Very good thread!
I will use this formula later for my tests.
A thing i really feel to be considered in calculating efficiency is standard deviation from the average.
A deck with lower standard deviation has a more reliable behaviour and can be confronted with later tests.
Variance also points out if the data of the test are stable or it require further analisis.
I can provide data for the deck about TTW, win rate, EM rate and gain before spins.
Anyway all these data can be mined from a tester if he keeps the data comma separated like:
turns, gain
10,16
9,40
7,17
Then it's easy to import the data in excel and do the math.
I'd consider also the turns to loss, most when dealing against FG; some decks can drag out for 30 turns before losing, or others just see the odds aren't right and surrender the first turns.
As for the standard deviation, I'm working on a little update, I could as well put it, but, IMHO, it's not that needed and could, as well, confuse someone.
As for the TTL, I felt the need for it for a little time, it could be implemented but:
1.I'm following CG's formulas, I can't deviate from it too much, even though CG itself said it wouldn't be too hard to insert TTL;
2.TTL isn't really relevant, mainly because we're not for FG, the biggest differences would be for Plat, whom is filled with Skips for certain decks.

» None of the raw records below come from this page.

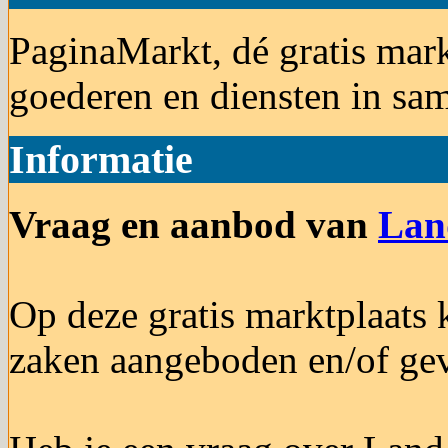
PaginaMarkt, dé gratis mar
goederen en diensten in s
Informatie
Vraag en aanbod van
Lan
Op deze gratis marktplaats
zaken aangeboden en/of ge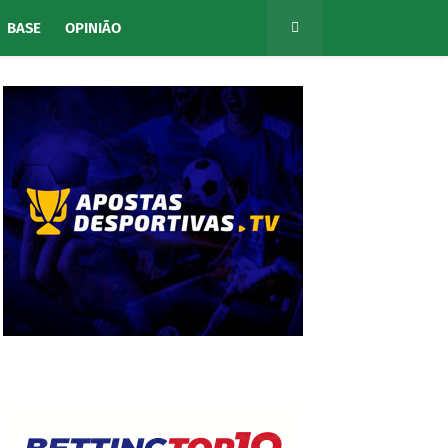
BASE
OPINIÃO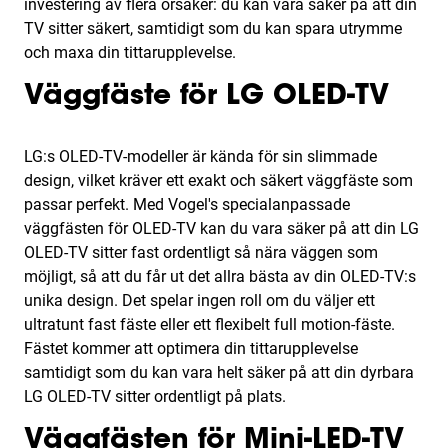
investering av flera orsaker: du kan vara säker på att din
TV sitter säkert, samtidigt som du kan spara utrymme
och maxa din tittarupplevelse.
Väggfäste för LG OLED-TV
LG:s OLED-TV-modeller är kända för sin slimmade
design, vilket kräver ett exakt och säkert väggfäste som
passar perfekt. Med Vogel's specialanpassade
väggfästen för OLED-TV kan du vara säker på att din LG
OLED-TV sitter fast ordentligt så nära väggen som
möjligt, så att du får ut det allra bästa av din OLED-TV:s
unika design. Det spelar ingen roll om du väljer ett
ultratunt fast fäste eller ett flexibelt full motion-fäste.
Fästet kommer att optimera din tittarupplevelse
samtidigt som du kan vara helt säker på att din dyrbara
LG OLED-TV sitter ordentligt på plats.
Väggfästen för Mini-LED-TV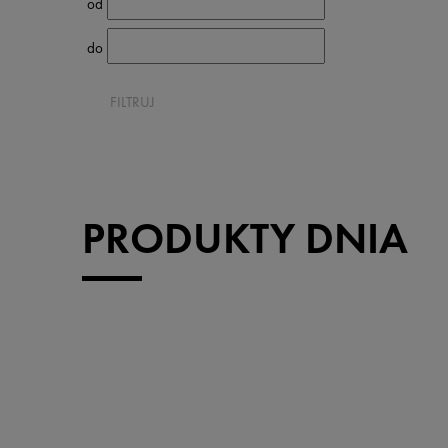
od
do
FILTRUJ
PRODUKTY DNIA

However, calculating the TTW even when you lose basically fixs it up.
What happens when we enter TTL in the TTW slot when we lose?
Let's say we have a 75% WR, a 10 TTW and a 2 TTL. If we simulated 100 games, we'll be having, ideally, 75 games with 10 TTW, e 25 with a 2 TTL. If we average those we obtain a 8 TTF (Turn To Finish) on average.
Now let's try using 8 TTW as an average and then try calculating it with 10 TTW e 2 TTL.
The gain from win is ALWAYS 30, and the cost is 15. There are no spins, no special spins and no variation in the gain, neither from the HPs nor the opponent, not even EM.
Let's say that we're playing awesomely fast, 4,5 seconds per turn, 800 TPH. This way, we won't have to calculate TPH in the formula, because 100 games are exactly 1 hour.
Now, take the 75 games, multply for 30, we get 2250. Those were the electrums gained.
Now take the 25 games lost, multiply for -15, we get -375, the amout of electrums gained (and, because it is negative, the amount of electrums lost).
2250-375=1875 Electrums.
Given that the 75 games have a 10 TTW average, it is a total of 750 turns, while the losses are 50 turns. 800 turns at a 800 TPH are exactly 1 hour of gaming.
Said this, the UEI is 1875 Electrum/Hour, using TTW and TTL.
What happens if we use 8 as an average TTF?
100*8=800 turns at an 800 TPH is exactly 1 hour of gaming.
1875 Electrum/Hour, isn't that exactly the same? This works because we're not barely averaging TTW with TTL, but we took the amount of games won and lost.